* [Given entries]:
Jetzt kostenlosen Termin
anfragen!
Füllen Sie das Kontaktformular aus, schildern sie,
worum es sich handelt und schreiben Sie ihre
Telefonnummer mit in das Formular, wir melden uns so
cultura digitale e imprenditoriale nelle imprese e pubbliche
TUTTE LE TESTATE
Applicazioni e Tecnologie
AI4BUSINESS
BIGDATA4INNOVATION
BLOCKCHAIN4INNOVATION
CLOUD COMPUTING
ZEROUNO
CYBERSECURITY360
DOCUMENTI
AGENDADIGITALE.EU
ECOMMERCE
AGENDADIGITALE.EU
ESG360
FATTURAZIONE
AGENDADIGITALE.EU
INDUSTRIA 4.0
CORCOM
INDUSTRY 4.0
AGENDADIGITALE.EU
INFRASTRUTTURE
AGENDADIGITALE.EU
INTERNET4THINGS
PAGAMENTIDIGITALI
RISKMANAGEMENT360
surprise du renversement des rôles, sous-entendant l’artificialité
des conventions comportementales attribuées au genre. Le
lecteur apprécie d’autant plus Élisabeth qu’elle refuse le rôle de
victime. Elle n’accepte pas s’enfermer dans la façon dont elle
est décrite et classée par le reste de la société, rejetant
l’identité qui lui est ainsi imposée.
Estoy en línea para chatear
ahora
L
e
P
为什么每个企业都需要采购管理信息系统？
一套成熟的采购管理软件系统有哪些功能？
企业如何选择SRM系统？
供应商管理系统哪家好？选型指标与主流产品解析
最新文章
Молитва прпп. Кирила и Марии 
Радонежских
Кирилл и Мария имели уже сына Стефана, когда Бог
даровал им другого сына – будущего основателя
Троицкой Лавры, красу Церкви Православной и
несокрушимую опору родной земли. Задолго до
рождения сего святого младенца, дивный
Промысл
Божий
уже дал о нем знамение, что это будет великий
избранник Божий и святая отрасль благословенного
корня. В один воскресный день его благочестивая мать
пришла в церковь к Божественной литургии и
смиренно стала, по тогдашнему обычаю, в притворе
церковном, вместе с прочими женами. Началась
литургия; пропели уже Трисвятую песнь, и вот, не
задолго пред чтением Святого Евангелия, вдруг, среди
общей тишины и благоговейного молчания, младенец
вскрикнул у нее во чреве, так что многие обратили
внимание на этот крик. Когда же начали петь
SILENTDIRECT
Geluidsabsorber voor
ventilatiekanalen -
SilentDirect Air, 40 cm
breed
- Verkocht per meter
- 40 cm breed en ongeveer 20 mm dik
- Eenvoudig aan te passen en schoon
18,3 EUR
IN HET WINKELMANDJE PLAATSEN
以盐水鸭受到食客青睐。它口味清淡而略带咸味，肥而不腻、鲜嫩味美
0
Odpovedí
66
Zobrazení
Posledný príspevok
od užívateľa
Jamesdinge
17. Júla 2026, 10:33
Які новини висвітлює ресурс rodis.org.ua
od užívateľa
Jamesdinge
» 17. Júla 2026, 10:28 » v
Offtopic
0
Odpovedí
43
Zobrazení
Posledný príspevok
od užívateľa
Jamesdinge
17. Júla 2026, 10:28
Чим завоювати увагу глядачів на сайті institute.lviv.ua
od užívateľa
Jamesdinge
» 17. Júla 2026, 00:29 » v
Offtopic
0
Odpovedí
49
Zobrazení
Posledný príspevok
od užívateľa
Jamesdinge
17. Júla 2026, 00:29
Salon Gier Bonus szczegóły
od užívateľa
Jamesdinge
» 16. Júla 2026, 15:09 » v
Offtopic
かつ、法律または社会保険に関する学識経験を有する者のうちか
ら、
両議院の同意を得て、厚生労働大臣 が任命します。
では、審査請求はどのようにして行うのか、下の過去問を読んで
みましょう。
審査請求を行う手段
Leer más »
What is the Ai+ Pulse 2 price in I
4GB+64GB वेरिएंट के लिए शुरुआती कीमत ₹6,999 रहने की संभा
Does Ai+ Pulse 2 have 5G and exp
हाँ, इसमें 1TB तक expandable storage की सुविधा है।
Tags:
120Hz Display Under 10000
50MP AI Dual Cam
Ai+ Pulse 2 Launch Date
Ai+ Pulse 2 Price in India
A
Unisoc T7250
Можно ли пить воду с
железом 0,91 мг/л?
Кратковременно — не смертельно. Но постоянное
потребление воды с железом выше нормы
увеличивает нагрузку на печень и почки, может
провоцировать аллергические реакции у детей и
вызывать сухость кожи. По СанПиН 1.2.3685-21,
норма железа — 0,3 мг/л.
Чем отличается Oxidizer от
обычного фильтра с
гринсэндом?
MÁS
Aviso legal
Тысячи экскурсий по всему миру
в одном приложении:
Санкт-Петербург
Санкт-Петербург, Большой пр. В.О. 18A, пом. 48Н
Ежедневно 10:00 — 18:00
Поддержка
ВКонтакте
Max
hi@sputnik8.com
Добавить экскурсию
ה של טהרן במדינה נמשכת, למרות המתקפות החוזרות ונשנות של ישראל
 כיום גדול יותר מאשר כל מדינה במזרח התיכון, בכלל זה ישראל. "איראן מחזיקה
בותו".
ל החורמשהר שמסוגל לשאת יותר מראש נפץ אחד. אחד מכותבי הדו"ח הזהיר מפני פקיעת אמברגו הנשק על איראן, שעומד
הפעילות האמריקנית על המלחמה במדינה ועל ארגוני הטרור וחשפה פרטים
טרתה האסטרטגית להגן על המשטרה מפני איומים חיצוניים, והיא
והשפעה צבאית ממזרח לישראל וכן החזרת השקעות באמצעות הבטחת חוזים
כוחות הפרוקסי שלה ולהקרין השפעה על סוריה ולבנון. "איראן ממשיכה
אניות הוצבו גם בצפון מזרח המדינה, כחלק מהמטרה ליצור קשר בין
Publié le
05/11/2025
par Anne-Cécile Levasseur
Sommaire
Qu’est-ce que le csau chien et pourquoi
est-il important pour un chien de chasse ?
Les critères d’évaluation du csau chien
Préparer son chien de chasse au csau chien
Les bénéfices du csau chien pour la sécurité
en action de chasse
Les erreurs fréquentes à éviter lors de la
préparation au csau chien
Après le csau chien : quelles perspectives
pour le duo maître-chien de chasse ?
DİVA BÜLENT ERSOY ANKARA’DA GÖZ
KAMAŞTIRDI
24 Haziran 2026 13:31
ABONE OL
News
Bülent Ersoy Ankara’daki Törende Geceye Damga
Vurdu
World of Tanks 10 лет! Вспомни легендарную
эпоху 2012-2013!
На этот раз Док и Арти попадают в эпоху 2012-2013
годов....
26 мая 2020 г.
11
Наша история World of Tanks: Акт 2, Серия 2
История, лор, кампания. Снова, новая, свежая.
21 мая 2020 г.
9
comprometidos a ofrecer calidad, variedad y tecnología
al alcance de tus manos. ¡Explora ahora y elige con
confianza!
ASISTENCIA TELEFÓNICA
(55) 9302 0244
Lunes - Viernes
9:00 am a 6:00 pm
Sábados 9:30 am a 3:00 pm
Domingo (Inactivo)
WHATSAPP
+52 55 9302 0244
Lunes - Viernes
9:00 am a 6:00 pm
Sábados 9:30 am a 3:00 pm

* [Required action]: Would you copy, word for word, only the lines from the start of the listing to the one that contains "一套成熟的采购管理软件系统有哪些功能？", both included?

* [Problem solution]:
Jetzt kostenlosen Termin
anfragen!
Füllen Sie das Kontaktformular aus, schildern sie,
worum es sich handelt und schreiben Sie ihre
Telefonnummer mit in das Formular, wir melden uns so
cultura digitale e imprenditoriale nelle imprese e pubbliche
TUTTE LE TESTATE
Applicazioni e Tecnologie
AI4BUSINESS
BIGDATA4INNOVATION
BLOCKCHAIN4INNOVATION
CLOUD COMPUTING
ZEROUNO
CYBERSECURITY360
DOCUMENTI
AGENDADIGITALE.EU
ECOMMERCE
AGENDADIGITALE.EU
ESG360
FATTURAZIONE
AGENDADIGITALE.EU
INDUSTRIA 4.0
CORCOM
INDUSTRY 4.0
AGENDADIGITALE.EU
INFRASTRUTTURE
AGENDADIGITALE.EU
INTERNET4THINGS
PAGAMENTIDIGITALI
RISKMANAGEMENT360
surprise du renversement des rôles, sous-entendant l’artificialité
des conventions comportementales attribuées au genre. Le
lecteur apprécie d’autant plus Élisabeth qu’elle refuse le rôle de
victime. Elle n’accepte pas s’enfermer dans la façon dont elle
est décrite et classée par le reste de la société, rejetant
l’identité qui lui est ainsi imposée.
Estoy en línea para chatear
ahora
L
e
P
为什么每个企业都需要采购管理信息系统？
一套成熟的采购管理软件系统有哪些功能？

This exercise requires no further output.